Sinatra had been photographed in Cuba with top American mobsters at a mob wake, was widely accused of womanizing, and reportedly had assaulted a reporter. On 14 November 1947, Jake LaMotta threw a boxing match against Billy Fox at the request of the mob. LaMotta's manager, Al Silvani, was Sinatra's former bodyguard and friend. Fox was co-managed by Palumbo and Frank "Blinky" Palermo, a mobster who ran Philadelphia's policy racket.

As Sinatra and Palumbo were both threatened by the resulting investigation, they worked together to generate positive press coverage. Palumbo had been a long time supporter of the Pop Warner Junior Football Conference. Through Palumbo's dealings a "Santa Claus Bowl" was arranged. Philadelphia's "Venango Midgets" were renamed "Frank Palumbo's Clickets". They took on the newly formed, and thus "undefeated", "Frank Sinatra's Cyclones" in a game heavily promoted by the Philadelphia Daily News.

The News cited a fictional nationwide bidding war for coverage with other newspapers, a planned (though likely impossible) appearance by Sinatra, alleged bids to host a planned 1948 bowl and the supposed support of Milton Berle, Al Jolson, Bob Hope, Mickey Rooney and Jimmy Durante. After the game, Palumbo drew the names of two players for trips to the Sugar Bowl, generating three more days of coverage as the News ran articles penned by one of the winners.

=== Angelo Bruno ===
A 1950–1 U.S. Senate investigation into organized crime found that Palumbo's CR Club was the meeting place for some 50 of the Philadelphia mob's numbers game backers. Palermo escaped with a small fine for "impertinent ... sarcastic answers". Palumbo briefly evaded this subpoena before his lawyer Jake Kossmann got him cleared without charges. After the investigation, the Senate's file connecting Palumbo with Palermo disappeared.
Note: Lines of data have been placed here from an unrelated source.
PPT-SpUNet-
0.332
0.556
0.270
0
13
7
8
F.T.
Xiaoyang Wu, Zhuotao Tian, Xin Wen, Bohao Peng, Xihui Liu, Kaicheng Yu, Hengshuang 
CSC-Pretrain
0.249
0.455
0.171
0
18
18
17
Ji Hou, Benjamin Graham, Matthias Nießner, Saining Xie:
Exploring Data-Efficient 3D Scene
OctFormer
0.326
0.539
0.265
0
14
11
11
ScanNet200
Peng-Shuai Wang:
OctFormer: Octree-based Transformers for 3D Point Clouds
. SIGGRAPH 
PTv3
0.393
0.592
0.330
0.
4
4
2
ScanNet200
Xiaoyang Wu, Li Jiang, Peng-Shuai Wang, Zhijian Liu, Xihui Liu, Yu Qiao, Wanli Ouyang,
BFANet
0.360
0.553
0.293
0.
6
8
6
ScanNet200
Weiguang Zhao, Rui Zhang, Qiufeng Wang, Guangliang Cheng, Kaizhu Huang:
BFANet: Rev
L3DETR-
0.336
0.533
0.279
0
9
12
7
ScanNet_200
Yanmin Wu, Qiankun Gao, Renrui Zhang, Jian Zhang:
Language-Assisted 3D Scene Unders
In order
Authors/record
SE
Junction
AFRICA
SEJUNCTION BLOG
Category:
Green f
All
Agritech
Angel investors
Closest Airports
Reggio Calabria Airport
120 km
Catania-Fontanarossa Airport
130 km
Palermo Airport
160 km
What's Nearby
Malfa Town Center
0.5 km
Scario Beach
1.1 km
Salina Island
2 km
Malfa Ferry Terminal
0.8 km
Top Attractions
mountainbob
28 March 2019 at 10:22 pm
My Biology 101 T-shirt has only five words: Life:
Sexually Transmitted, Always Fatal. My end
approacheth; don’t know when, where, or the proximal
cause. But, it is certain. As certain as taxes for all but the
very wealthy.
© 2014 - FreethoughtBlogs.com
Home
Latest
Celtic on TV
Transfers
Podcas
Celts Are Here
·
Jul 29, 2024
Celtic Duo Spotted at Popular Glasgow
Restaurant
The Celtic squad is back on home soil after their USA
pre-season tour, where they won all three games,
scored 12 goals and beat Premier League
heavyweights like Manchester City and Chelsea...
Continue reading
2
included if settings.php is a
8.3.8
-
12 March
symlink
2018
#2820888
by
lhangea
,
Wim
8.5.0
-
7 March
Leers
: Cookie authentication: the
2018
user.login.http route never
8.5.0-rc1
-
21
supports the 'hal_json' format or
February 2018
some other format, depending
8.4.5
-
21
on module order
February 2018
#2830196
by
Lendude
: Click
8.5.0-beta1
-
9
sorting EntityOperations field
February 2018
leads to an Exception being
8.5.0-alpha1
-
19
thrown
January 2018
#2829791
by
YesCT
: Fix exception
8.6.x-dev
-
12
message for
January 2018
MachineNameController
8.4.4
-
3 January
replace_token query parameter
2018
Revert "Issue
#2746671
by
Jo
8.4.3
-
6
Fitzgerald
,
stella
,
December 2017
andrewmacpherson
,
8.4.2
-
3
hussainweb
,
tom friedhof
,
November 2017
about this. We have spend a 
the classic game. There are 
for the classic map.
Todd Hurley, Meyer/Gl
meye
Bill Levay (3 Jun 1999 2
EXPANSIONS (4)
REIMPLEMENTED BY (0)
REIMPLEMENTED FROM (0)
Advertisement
In addition to being Palumbo's lawyer, Kossman also worked for mob associate Frank "Blinky" Palermo, crime boss Frank Costello, mob-involved union leader Jimmy Hoffa and Philadelphia mob boss Angelo Bruno. Bruno assassination on 12 March 1980 outside his home in South Philadelphia, took place immediately after dining with Kossmann. Kossmann was also a trustee for the Pop Warner Football League.

A 1962 federal wiretap determined that Bruno's mob used the "secure" phone in Palumbo's for most of their dealings. A 1970s treasury agent who worked undercover in the mob called Palumbo its "political fixer".

== Famous starts helped ==

=== American Bandstand ===
A young Tony Mammarella landed his first job in broadcasting (at WFIL-AM) through Palumbo's connections. It was there that Mammarella met the young Dick Clark, with whom he would soon produce American Bandstand.

=== Joey Bishop ===
Palumbo gave a first break to Joey Bishop, later to team up with Sinatra as part of the Rat Pack.

=== Tom Foglietta ===
Philadelphia City Councilman and later U.S. ambassador to Italy Tom Foglietta was godfather to Palumbo's daughter said, His friends go down to the restaurant, and if they want to talk, or they need a favor, Frank's there. They might ask his advice on how to go about getting elected. Frank can help them by letting the committeemen and ward leaders know that he thinks a certain candidate is a good one.

== Later years ==
Well beyond the Click Club's heyday, the restaurant remained popular. Sinatra visited the "black tie saloon" frequently and mayor Frank Rizzo spent most evenings there during his rise to power, years in office and beyond.

He died on February 12, 1983, in Merion Station, Pennsylvania.

== Honors ==
Two different parks named "Palumbo Park", at 10th and Fitzwater and at 7th and Catherine Streets in the Bella Vista section of South Philadelphia, are named in Palumbo's honor. The Academy at Palumbo, 1122 Catharine Street, is also named for him.